Department of Health and Nutrition Biotechnology, Asia University, Taichung, Taiwan; Department of Medical Research, China Medical University Hospital, China Medical University, Taichung, Taiwan.
Department of Nutrition, China Medical University, No. 91, Hsueh-Shih Road, Taichung 404, Taiwan.
J Ethnopharmacol. 2018 Apr 24;216:18-25. doi: 10.1016/j.jep.2018.01.026. Epub 2018 Feb 3.
Shikonin, a naphthoquinone pigment abundant in the root of the Chinese herb Lithospermum erythrorhizon, has been widely used to treat inflammatory diseases for thousands of years. Whether shikonin changes drug metabolism remains unclear.
We investigated whether shikonin modulates the expression of hepatic drug-metabolizing enzymes and transporters as well as the possible mechanisms of this action.
Primary hepatocytes isolated from Sprague-Dawley rats were treated with 0-2 μM shikonin and the protein and mRNA levels of drug-metabolizing enzymes and transporters as well as the activation of aryl hydrocarbon receptor (AhR) and NF-E2-related factor 2 (Nrf2) were determined.
Shikonin dose-dependently increased the protein and RNA expression of phase I enzymes, i.e., cytochrome P450 (CYP) 1A1/2, CYP3A2, CYP2D1, and CYP2C6; phase II enzymes, i.e., glutathione S-transferase (GST), NADP(H) quinone oxidoreductase 1 (NQO1), and UDP glucuronosyltransferase 1A1; and phase III drug transporters, i.e., P-glycoprotein, multidrug resistance-associated protein 2/3, organic anion transporting polypeptide (OATP) 1B1, and OATP2B1. Immunoblot analysis and EMSA revealed that shikonin increased AhR and Nrf2 nuclear contents and DNA binding activity.
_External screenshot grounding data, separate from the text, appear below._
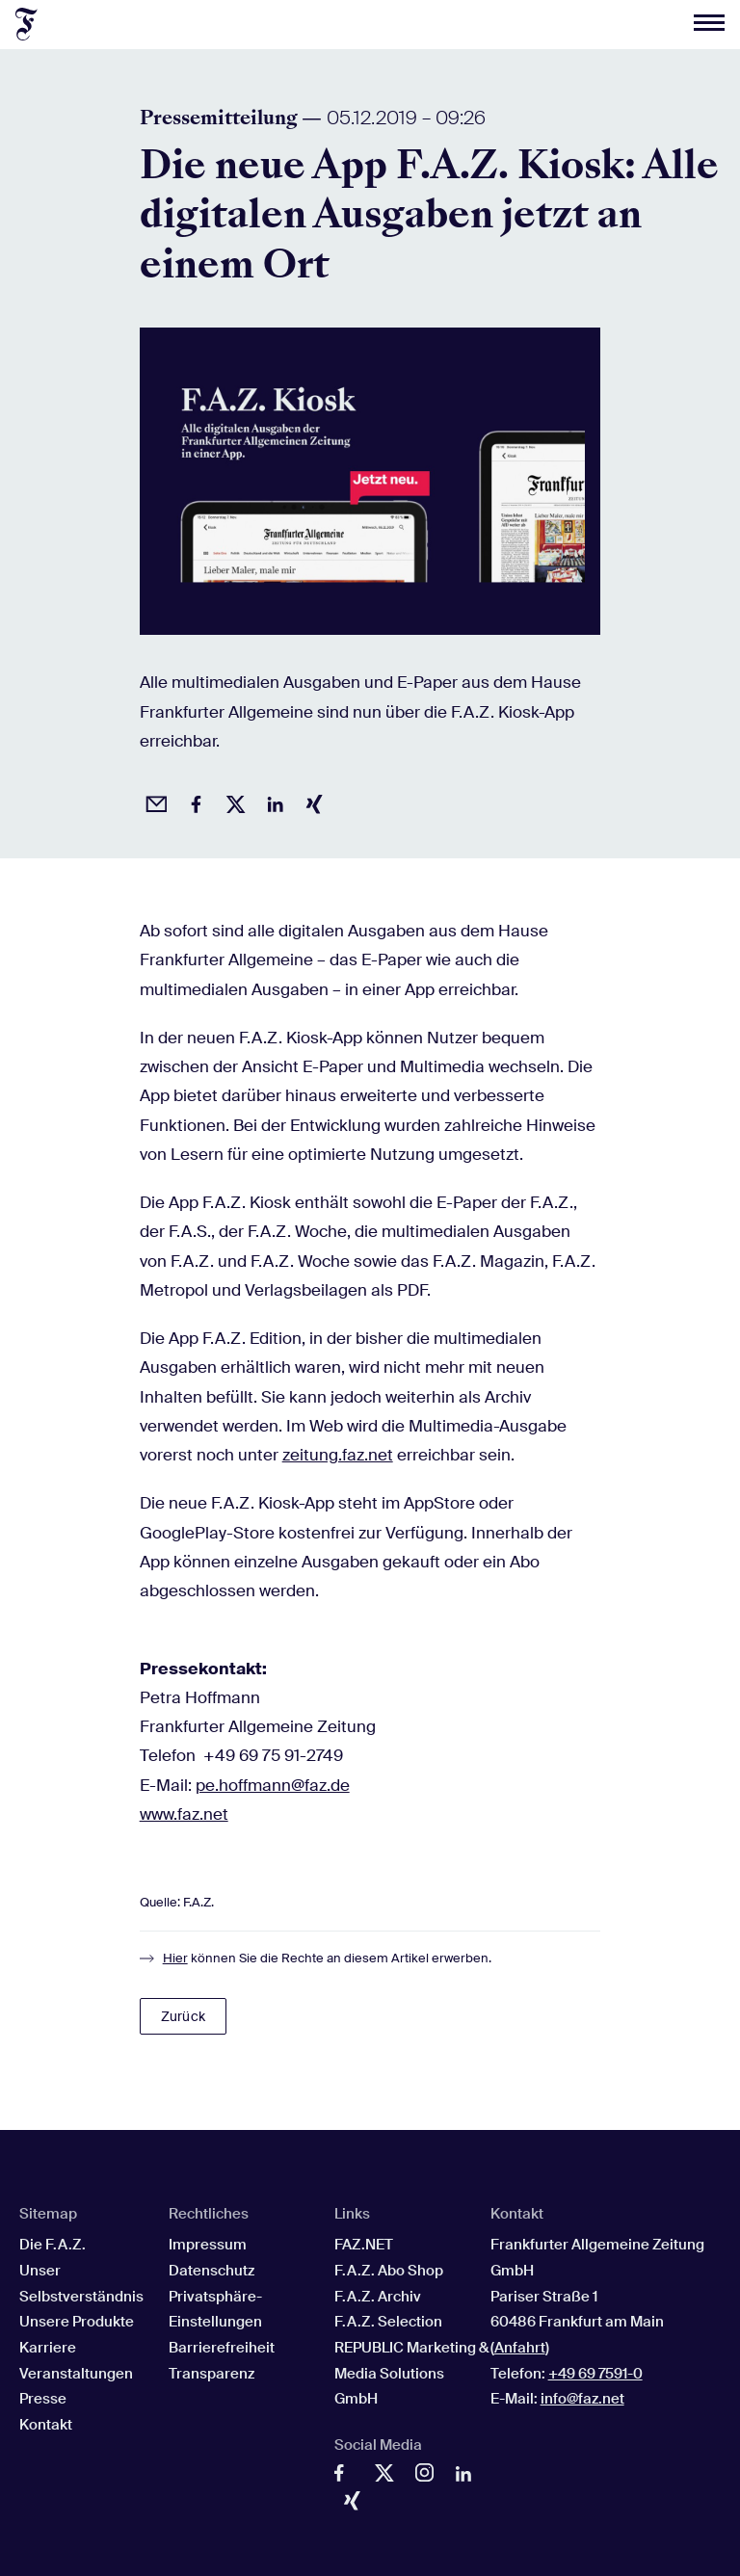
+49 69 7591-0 (595, 2373)
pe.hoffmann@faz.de (273, 1785)
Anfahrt (519, 2347)
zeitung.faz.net (337, 1454)
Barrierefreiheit (222, 2347)
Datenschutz (211, 2270)
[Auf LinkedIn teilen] (271, 801)
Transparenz (211, 2373)
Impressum (208, 2244)
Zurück (183, 2016)
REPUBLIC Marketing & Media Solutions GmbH (411, 2373)
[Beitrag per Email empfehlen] (153, 801)
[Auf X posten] (232, 801)
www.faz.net (184, 1814)
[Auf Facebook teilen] (192, 801)
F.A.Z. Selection (388, 2321)
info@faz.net (582, 2398)
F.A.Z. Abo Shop (388, 2270)
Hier (175, 1958)
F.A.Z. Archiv (377, 2296)
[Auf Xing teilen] (311, 801)
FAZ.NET (363, 2244)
AhR and Nrf2 knockdown by siRNA attenuated the ability of shikonin to induce drug-metabolizing enzyme expression. In addition, shikonin increased p38, JNK, and ERK1/2 phosphorylation, and inhibitors of the respective kinases inhibited shikonin-induced Nrf2 nuclear translocation.
Shikonin effectively upregulates the transcription of CYP isozymes, phase II detoxification enzymes, and phase III membrane transporters and this function is at least partially through activation of AhR and Nrf2. Moreover, Nrf2 activation is dependent on mitogen-activated protein kinases.
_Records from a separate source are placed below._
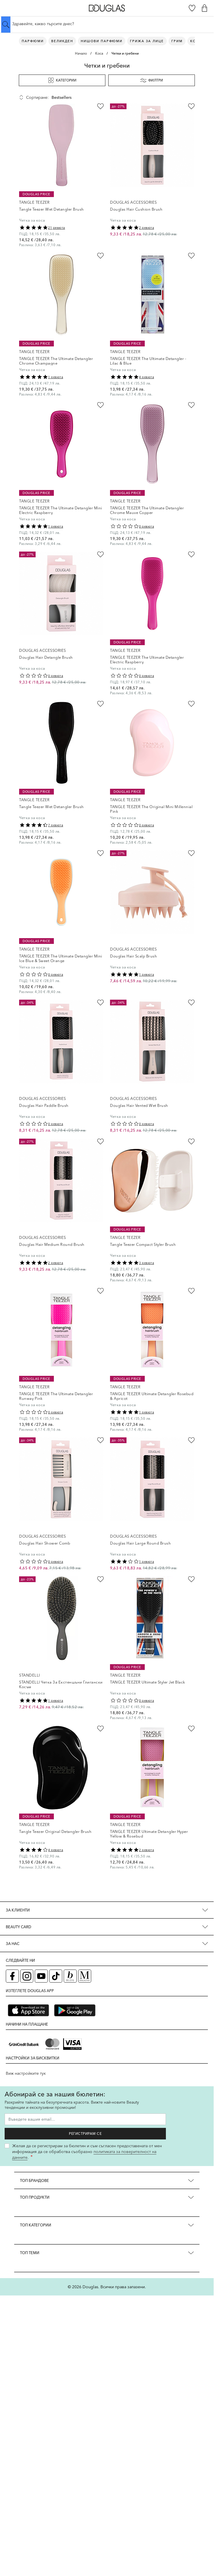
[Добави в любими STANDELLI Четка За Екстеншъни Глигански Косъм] (100, 1579)
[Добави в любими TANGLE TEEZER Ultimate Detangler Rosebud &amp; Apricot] (191, 1291)
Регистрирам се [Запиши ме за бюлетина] (85, 2133)
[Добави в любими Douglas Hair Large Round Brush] (191, 1440)
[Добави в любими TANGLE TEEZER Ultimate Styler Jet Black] (191, 1579)
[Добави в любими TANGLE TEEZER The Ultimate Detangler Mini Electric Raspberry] (100, 405)
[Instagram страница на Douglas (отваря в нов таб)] (26, 1976)
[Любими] (192, 8)
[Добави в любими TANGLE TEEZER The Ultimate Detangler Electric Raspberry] (191, 554)
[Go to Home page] (107, 8)
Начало (81, 53)
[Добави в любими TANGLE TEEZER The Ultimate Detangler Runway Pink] (100, 1291)
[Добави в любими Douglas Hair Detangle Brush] (100, 554)
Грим (177, 41)
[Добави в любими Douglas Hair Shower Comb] (100, 1440)
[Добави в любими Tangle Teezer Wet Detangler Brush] (100, 106)
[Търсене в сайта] (107, 23)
紫草素是一种萘醌色素,大量存在于中国草药紫草的根部,几千年来一直被广泛用于治疗炎症性疾病。然而,紫草素是否会改变药物代谢仍不清楚。
本研究旨在探讨紫草素是否调节肝药物代谢酶和转运体的表达及其可能的作用机制。
采用 Sprague-Dawley 大鼠原代肝细胞,用 0-2μM 紫草素处理,测定药物代谢酶和转运体的蛋白和 mRNA 水平以及芳香烃受体 (AhR) 和核因子 E2 相关因子 2 (Nrf2) 的激活情况。
紫草素呈剂量依赖性地增加了 I 相酶(细胞色素 P450(CYP)1A1/2、CYP3A2、CYP2D1 和 CYP2C6)、II 相酶(谷胱甘肽 S-转移酶(GST)、NADP(H)醌氧化还原酶 1(NQO1)和 UDP 葡萄糖醛酸转移酶 1A1)和 III 相药物转运体(P-糖蛋白、多药耐药相关蛋白 2/3、有机阴离子转运多肽 1B1 和 OATP2B1)的蛋白和 RNA 表达。免疫印迹分析和 EMSA 显示,紫草素增加了 AhR 和 Nrf2 的核含量和 DNA 结合活性。用 siRNA 敲低 AhR 和 Nrf2 可减弱紫草素诱导药物代谢酶表达的能力。此外,紫草素增加了 p38、JNK 和 ERK1/2 的磷酸化,相应激酶的抑制剂抑制了紫草素诱导的 Nrf2 核易位。
紫草素能有效上调 CYP 同工酶、II 相解毒酶和 III 相膜转运体的转录,其功能至少部分通过激活 AhR 和 Nrf2 实现。此外,Nrf2 的激活依赖于丝裂原活化蛋白激酶。